4.   DEFERRAL OPPORTUNITY

     4.1.   DEFERRAL AMOUNT. A Participant may elect to defer all or a portion
of his Compensation earned or awarded for a Plan Year, as set forth in
Section 4.2.

     4.2    ANNUAL COMPENSATION DEFERRAL ELECTION.

     (a)    For each Plan Year, each Participant may elect to defer the payment
of one or more components of Compensation earned or awarded for a Plan Year as
set forth in Section 4.2(b) by filing a form in accordance with rules prescribed
by the Committee.
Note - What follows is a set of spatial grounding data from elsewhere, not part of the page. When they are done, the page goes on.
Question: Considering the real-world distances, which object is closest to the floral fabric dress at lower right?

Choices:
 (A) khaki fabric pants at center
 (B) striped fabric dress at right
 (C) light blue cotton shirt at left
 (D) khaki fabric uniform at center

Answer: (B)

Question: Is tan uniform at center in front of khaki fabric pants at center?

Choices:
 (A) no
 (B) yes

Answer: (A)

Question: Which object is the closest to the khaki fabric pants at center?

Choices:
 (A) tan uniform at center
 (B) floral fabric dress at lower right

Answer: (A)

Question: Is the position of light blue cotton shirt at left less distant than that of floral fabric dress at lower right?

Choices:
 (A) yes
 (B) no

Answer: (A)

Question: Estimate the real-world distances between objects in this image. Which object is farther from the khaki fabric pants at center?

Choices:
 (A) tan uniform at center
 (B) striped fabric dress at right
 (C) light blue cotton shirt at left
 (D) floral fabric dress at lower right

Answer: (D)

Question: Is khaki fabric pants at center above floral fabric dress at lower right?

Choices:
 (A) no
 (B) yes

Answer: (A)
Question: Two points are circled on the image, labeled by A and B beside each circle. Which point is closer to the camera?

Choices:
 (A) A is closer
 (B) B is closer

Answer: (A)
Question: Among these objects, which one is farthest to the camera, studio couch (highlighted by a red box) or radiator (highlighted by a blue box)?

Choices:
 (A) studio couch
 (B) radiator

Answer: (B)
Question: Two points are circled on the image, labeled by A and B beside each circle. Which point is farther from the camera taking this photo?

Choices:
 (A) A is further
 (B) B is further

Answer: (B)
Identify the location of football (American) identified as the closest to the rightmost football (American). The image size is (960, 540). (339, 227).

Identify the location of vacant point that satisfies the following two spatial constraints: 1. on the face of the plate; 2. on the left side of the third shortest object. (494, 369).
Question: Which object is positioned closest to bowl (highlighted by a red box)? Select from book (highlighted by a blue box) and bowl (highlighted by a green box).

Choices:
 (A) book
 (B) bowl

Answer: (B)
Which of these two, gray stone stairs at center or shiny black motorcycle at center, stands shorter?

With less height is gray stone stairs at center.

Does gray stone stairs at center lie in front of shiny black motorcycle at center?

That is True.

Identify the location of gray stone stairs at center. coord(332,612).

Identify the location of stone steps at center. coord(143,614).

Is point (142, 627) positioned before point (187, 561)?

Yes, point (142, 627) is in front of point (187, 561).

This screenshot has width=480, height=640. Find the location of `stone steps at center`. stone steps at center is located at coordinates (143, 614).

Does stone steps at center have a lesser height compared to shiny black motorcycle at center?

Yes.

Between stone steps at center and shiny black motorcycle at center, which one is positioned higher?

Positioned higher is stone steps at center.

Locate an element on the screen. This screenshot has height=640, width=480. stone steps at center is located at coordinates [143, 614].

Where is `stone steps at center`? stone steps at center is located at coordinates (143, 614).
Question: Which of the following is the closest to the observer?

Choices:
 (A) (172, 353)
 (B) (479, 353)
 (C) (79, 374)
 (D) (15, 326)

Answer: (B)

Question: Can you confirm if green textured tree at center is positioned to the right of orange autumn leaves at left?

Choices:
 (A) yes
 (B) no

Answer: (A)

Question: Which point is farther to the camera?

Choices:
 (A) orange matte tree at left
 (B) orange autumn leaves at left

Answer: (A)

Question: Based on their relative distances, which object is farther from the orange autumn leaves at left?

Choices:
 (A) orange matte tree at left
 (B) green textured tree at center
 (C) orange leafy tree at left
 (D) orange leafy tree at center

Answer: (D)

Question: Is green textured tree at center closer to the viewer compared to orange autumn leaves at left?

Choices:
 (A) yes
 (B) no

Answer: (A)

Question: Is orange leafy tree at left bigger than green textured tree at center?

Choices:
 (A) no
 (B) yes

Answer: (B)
The election shall specify the percentage or dollar amount of
the Deferred Amount that is to be credited to the Cash Subaccount and the
Transferable Stock Subaccount.

     (b)    Each Participant's election shall specify:

            (1)   The Deferred Amount, expressed as percentage or a flat dollar
                  amount of each of:

                  (A)   The Participant's Base Salary earned during the Plan
                        Year (or such shorter period commencing on the date of
                        the Participant's election under this Section);

                  (B)   The Participant's Annual Bonus awarded for the Plan
                        Year;

                  (C)   The Participant's Cash Profit Sharing payable during the
                        Plan Year;

                  (D)   The Participant's LTIP Award which is paid during the
                        Plan Year (for the prior award period);

                  (E)   The Participant's LTP Award which is paid during the
                        Plan Year (for the prior award period); and

                  (F)   Any other amounts designated by the Company from time to
                        time.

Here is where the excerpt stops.